Frida repaired the piece of dough and twisted it back into shape, dipping it in a brine before setting it back down to a sheet pan. "Need any help?" He asked, watching as she pressed a stamp into the dough. The seal of the bakery was a dragon clasping a sprig of rosemary and wooden spoon in its talons.

Another pretzel was dipped into the brine and laid out to rest again. "I think I can manage," Ida responded, wiping her damp fingertips on a threadbare apron. Arthur looked around the small kitchen and toward the storefront, noting that the head baker was missing. "All by yourself?" He asked again, poking at the pile of soft dough that she pulled uniform pieces off of.
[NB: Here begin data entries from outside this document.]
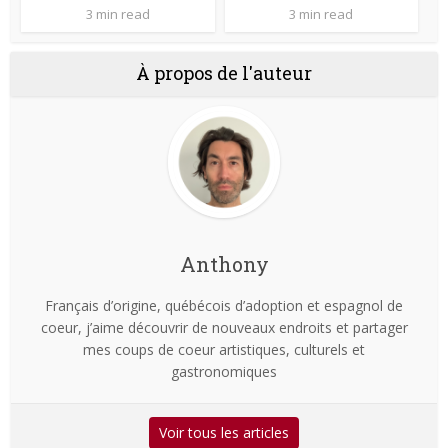
3 min read
3 min read
À propos de l'auteur
Anthony
Français d’origine, québécois d’adoption et espagnol de
coeur, j’aime découvrir de nouveaux endroits et partager
mes coups de coeur artistiques, culturels et
gastronomiques
Voir tous les articles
"Edwyn wasn't feeling well by the time we closed up yesterday," she explained. It would just be her today in the shop and since most of the goods still had to be baked, she hoped people didn't start coming in until the afternoon. Frida glanced up at Arthur, thinking that it was time he went on his way, lest Wet Stick and Back Lack send the blacklegs looking for him. "Won't you be missed?"

"Eh," Arthur shrugged, "they'll get over it." He pushed up his sleeves and reached toward the pile of dough, pulling off a piece to begin rolling on the floured block, "besides, I owe you for letting me stay the night."